Last year, I picked her up from school each afternoon, and required her to sit in the back seat - a therapy guideline prescribed at that time for her to feel safe and protected. She usually grunted and gestured with a stream of "signs" tossed into the mix...newly learned words tossed indiscriminately into a list of words that meant something to her....her standard signing of past endlessly repeated events "me-go-fly, dog-my-baby" tossed in with the name-signs of her teacher, therapist, or classmate with no regard for coherency of subject or timeframe to help me understand. I, newly released from the linguistic prison that the constraints of therapeutic process had imposed upon me as grandparent, attempted to revive the tiny remnant of ASL in my brain and understand her.

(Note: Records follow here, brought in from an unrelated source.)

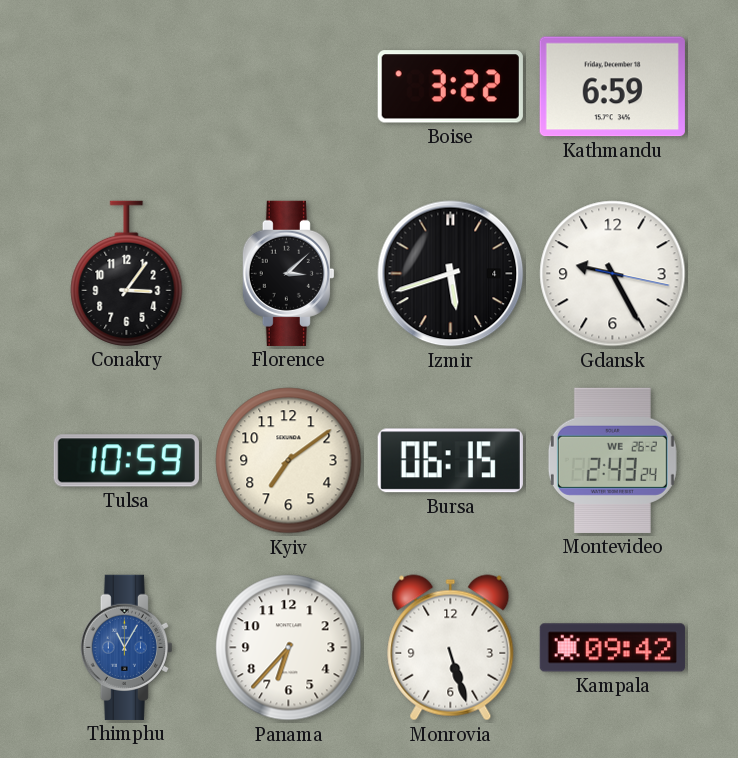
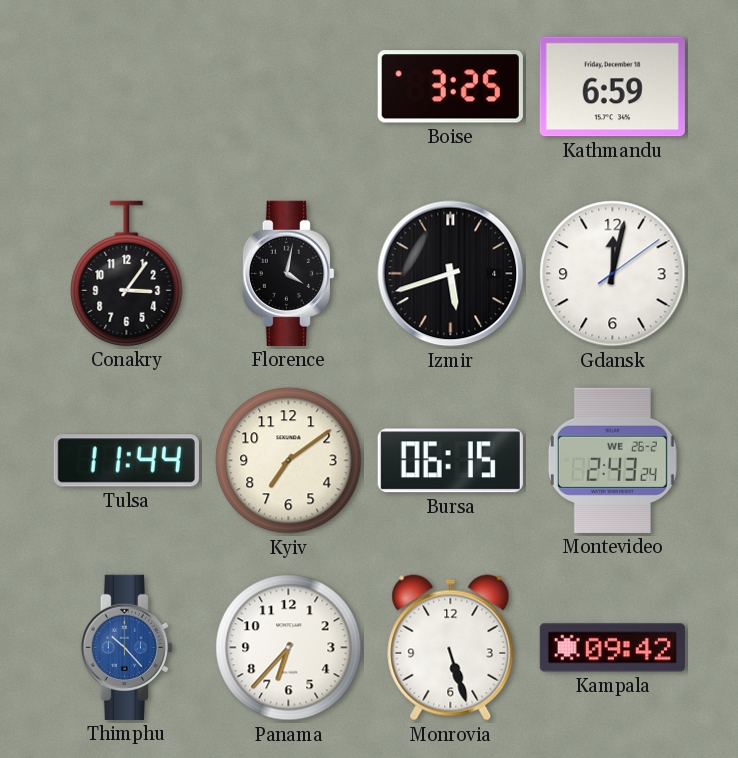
Boise: 3:22 -> 3:25
Florence: 3:08 -> 4:02
Gdansk: 9:25 -> 12:02
Tulsa: 10:59 -> 11:44
Thimphu: 11:05 -> 10:23
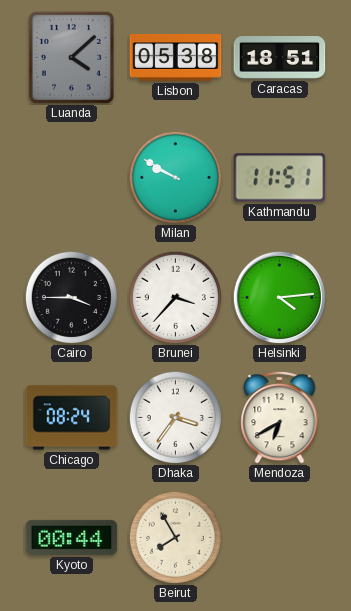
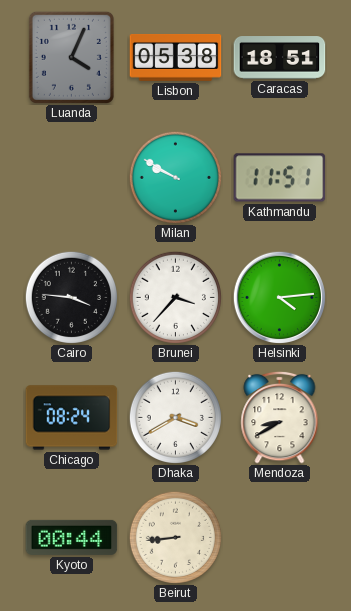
Luanda: 4:08 -> 4:04
Cairo: 3:45 -> 3:46
Dhaka: 3:36 -> 3:40
Mendoza: 6:40 -> 8:40
Beirut: 7:55 -> 8:44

This year my granddaughter sits in the front seat, her vocabulary has steadily increased, and she feels she has things, sentences, stories! to tell me. But my proficiency in ASL has not increased enough to keep pace with what she is trying to communicate to me, and several ASL "mis-speaks" and mis-understandings are making it obvious to me that our inability to effectively communicate is now my responsibility as much, if not more than hers, and frustrating to her as well as me.
This morning she repeatedly pointed to the outside "bus entrance" to the doors next to her special education unit, circling her fist next to her jaw in a sign I did not recognize. I signed "No. Before, I tell you we not go that way (pointing), we go that way (pointing to the front entrance - the much longer, prescribed entrance route)". Frustrated, she repeated her signs with more vehemence and volume and threw in a "clothes" and a "my" sign among others I did not recognize. I thought she was telling me that her clothes were over there, and when I signed "your clothes there?" twice to confirm that guess, she signed "yes", gave me a puzzled look, then resigned, followed me to the entrance.
We snaked our way through crowded hallways to her classroom door where I asked one of the aides if my granddaughter had left some of her clothes there. When I asked if she knew any sign language she brought the new interpreter over to me. During my parking lot interchange with my granddaughter I'd forgotten the upcoming personnel change. "Are you Sue?" I asked, pulling from my usually inaccurate name files of casual mentions and newly introduced people.
"Susan", she answered.
"How do you sign your name?"
She answered with fist circling at her jaw....and recognition slowly dawned within me of my granddaughter's "S" hand circling at her jaw was meant to signify a female whose name began with "S". My granddaughter had either spotted the interpreter entering the building or had anticipated seeing her, and her "clothes-my" sign had perhaps referred to the clothes of the interpreter or was an ASL sign or partial sign for "interpreter" (I struggle to retain for later repetition and translation a fast stream of signs I do not understand).
So, in my halting sign, with gestures and facial expressions to fill in for my lack, I tell my granddaughter I understand what she was trying to tell me.
Her entire body smiles.
On this Multitude Monday, I give thanks to God for the gift of being understood.